A pupil meets the requirements specified for the standard level, and also
1. V. 1R. based on the graph of the function $y=f(x)$ draws a graph of the function $y=\left| f(x) \right|$;
2. V. 2R. uses composition of functions;
3. V. 3R. proves the monotonicity of the function given by the formula, as in the example: prove that the function $f(x)=\frac{x-1}{x+2}$   is monotonic in the interval $(-\infty , -2)$.

### VI. Sequences.

Standard level. A pupil:
1. evaluates terms of a sequence defined by a closed formula;
2. evaluates a few initial terms of a sequence given by recursion, like in following examples:
a) $\begin{cases} a_1 = 0,001 \\ a_{n+1}=a_{n}+\frac{1}{2}a_{n}(1-a_{n}) \end{cases}$  ,    b) $\begin{cases} a_1 = 1 \\ a_2 = 1 \\a_{n+2}=a_{n+1}+a_{n} \end{cases}$  .
3. in simple cases, examines whether a given sequence is increasing or decreasing;
4. checks if the given sequence is arithmetic or geometric;
5. uses a formula for $n$-th term and the sum of $n$ initial terms of the arithmetic sequence;
6. uses a formula for $n$-th term and the sum of $n$ initial terms of the geometric sequence;
7. uses properties of sequences, including arithmetic and geometric ones, to solve tasks, also embedded in a practical context.
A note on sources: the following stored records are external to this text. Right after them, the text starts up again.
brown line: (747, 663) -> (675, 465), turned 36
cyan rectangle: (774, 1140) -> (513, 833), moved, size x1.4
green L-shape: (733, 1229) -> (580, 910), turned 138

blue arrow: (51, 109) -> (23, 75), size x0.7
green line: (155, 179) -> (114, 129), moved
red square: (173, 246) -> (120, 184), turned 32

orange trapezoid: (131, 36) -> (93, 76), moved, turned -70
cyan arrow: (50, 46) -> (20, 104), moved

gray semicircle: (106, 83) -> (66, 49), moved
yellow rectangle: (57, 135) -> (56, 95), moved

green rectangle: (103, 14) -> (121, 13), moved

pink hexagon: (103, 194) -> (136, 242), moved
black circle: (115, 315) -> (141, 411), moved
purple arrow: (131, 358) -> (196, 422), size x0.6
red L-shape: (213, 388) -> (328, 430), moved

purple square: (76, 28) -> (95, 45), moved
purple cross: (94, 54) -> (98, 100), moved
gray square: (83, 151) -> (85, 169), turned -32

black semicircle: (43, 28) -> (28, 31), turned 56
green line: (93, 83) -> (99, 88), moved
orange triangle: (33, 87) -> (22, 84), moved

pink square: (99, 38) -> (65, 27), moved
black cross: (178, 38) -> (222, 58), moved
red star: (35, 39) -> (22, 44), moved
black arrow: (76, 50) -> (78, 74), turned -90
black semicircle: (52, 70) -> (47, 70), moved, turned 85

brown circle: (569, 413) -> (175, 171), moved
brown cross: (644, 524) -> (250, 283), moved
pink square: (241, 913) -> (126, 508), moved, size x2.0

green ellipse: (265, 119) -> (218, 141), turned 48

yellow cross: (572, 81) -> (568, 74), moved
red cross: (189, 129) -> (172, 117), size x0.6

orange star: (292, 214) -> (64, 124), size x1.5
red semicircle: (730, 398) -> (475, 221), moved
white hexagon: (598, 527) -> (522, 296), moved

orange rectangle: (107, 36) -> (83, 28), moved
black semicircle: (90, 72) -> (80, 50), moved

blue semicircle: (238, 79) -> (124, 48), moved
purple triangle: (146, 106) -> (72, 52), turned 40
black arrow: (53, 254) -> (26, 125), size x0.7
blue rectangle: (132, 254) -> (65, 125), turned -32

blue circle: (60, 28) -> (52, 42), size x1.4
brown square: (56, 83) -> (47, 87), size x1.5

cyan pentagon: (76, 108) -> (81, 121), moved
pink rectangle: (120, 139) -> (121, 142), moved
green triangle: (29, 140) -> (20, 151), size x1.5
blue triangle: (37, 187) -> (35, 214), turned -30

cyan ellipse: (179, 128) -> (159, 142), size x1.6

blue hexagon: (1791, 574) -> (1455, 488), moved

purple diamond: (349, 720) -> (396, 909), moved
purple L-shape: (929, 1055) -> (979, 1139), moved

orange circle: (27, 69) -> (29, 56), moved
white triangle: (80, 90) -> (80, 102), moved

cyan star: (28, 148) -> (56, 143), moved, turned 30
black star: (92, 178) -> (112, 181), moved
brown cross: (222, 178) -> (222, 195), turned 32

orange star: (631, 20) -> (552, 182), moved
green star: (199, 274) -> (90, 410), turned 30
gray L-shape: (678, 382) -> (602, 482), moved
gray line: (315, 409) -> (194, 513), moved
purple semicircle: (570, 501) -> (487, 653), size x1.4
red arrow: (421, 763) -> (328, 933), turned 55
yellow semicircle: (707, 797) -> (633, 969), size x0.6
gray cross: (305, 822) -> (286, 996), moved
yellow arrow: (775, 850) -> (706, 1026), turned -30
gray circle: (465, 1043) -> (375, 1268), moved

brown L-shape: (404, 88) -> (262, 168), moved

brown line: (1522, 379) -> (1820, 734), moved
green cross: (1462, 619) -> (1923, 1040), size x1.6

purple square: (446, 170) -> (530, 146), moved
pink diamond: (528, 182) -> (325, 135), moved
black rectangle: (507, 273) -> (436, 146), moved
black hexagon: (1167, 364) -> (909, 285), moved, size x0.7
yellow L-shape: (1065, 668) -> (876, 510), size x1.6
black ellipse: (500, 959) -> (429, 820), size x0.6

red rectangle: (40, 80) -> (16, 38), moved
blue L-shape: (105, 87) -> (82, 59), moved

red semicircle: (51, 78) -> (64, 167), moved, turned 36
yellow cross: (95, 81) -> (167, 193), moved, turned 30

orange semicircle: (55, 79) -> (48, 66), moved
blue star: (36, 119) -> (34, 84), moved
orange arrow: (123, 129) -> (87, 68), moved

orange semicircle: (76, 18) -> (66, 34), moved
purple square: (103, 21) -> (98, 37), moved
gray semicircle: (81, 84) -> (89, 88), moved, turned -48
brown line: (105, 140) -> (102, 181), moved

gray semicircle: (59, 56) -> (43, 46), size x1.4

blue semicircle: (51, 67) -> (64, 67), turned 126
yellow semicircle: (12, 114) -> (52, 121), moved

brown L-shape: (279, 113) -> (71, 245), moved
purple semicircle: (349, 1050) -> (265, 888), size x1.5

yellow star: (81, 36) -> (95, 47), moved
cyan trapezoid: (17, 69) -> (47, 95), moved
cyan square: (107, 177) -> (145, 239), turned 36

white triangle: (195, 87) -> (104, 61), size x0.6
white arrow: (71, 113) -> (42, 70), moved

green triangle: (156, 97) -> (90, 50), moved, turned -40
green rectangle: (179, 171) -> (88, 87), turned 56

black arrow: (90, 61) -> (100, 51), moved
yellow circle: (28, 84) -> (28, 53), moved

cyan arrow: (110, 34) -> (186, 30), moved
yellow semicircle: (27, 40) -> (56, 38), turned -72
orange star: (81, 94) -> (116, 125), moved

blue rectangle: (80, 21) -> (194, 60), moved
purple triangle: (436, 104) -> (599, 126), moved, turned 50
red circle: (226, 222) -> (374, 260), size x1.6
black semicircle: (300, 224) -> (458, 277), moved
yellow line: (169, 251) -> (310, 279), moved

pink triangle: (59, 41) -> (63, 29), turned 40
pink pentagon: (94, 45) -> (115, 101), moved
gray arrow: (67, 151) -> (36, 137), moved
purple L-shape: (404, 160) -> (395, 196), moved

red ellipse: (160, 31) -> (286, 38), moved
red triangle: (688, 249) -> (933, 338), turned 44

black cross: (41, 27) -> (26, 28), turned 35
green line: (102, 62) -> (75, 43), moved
A pupil meets the requirements specified for the standard level, and also
1. VI. 1R. ; calculates limits of sequences using limits of the sequences such as $\ frac {1} {n}$, $\ sqrt [n] {a}$ & nbsp; and theorems on the limits of sum, difference, product and quotient of convergent sequences, as well as theorems on three sequences;
2. VI. 2R. recognizes converging geometrical series and calculates their sum.

### VII. Trigonometry.

Standard level. A pupil:
1. uses the definitions of sine, cosine and tangent for angles from $0^\circ$ to $180^\circ$, in particular, sets the values of trigonometric functions for angles $30^\circ$, $45^\circ$, $60^\circ$;
2. finds approximate values of trigonometric functions using tables or a calculator;
3. finds the approximate angle size using trigonometric tables or a calculator if the value of the trigonometric function is given;
4. uses trigonometric identities $\sin^2\alpha + \cos^2 \alpha =1$; tg$\alpha=\frac{sin\alpha}{cos\alpha}$;
5. uses theorems of sines and cosines and the formula $P=\frac{1}{2}absin\gamma$ to calculate the are of a triangle;
6. calculates angle sizes of a triangle and lengths of its sides with the appropriate data (solves triangles).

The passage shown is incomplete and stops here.